The answer is the set of lines that include "РОССИИ", copied from the data below.

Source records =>
++++++

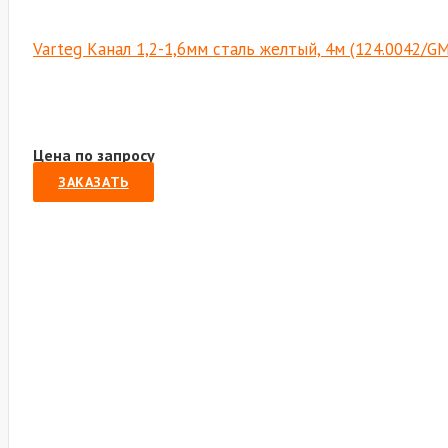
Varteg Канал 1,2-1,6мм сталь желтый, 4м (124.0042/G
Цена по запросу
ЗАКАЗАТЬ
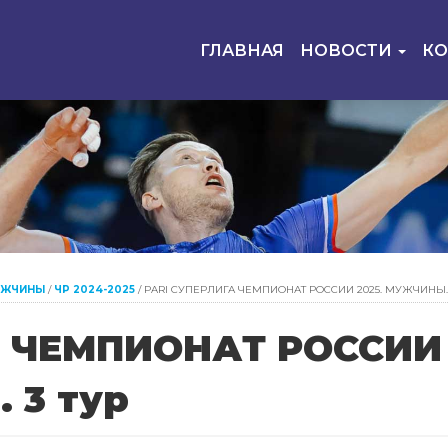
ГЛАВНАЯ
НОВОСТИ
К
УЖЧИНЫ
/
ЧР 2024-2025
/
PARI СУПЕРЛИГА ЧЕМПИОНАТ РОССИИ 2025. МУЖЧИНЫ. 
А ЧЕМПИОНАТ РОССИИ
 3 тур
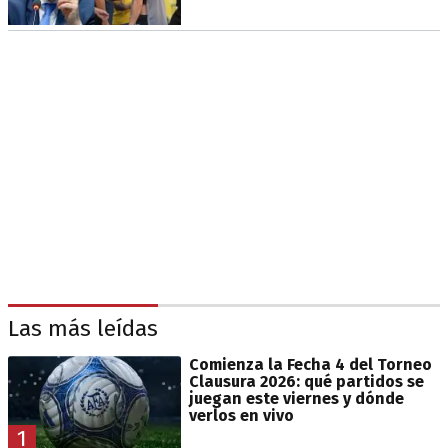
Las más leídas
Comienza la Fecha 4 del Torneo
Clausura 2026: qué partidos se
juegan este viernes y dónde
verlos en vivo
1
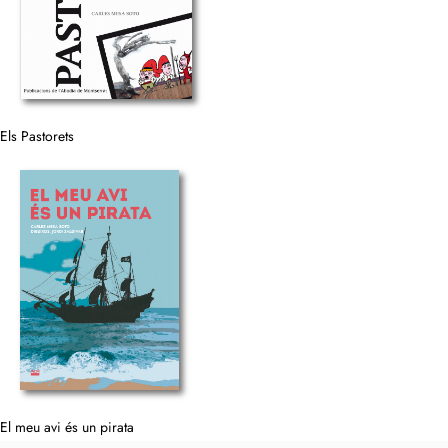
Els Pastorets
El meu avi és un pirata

++++++

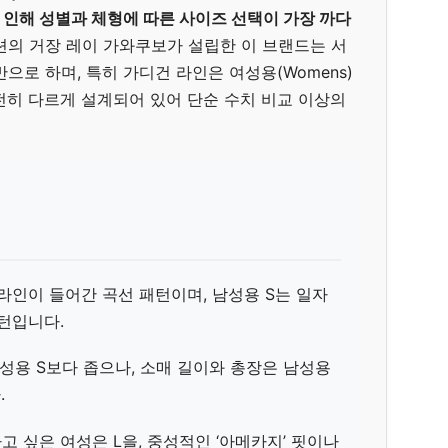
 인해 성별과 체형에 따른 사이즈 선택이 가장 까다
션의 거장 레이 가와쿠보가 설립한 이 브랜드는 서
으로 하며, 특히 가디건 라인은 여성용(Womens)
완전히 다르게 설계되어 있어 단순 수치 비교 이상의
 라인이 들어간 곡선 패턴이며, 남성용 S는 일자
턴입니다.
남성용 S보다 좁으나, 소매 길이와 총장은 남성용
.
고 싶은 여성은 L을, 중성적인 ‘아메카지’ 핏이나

++++++

Response area =>
PARI СУПЕРЛИГА ЧЕМПИОНАТ РОССИИ 2025. МУЖЧИНЫ. 
А ЧЕМПИОНАТ РОССИИ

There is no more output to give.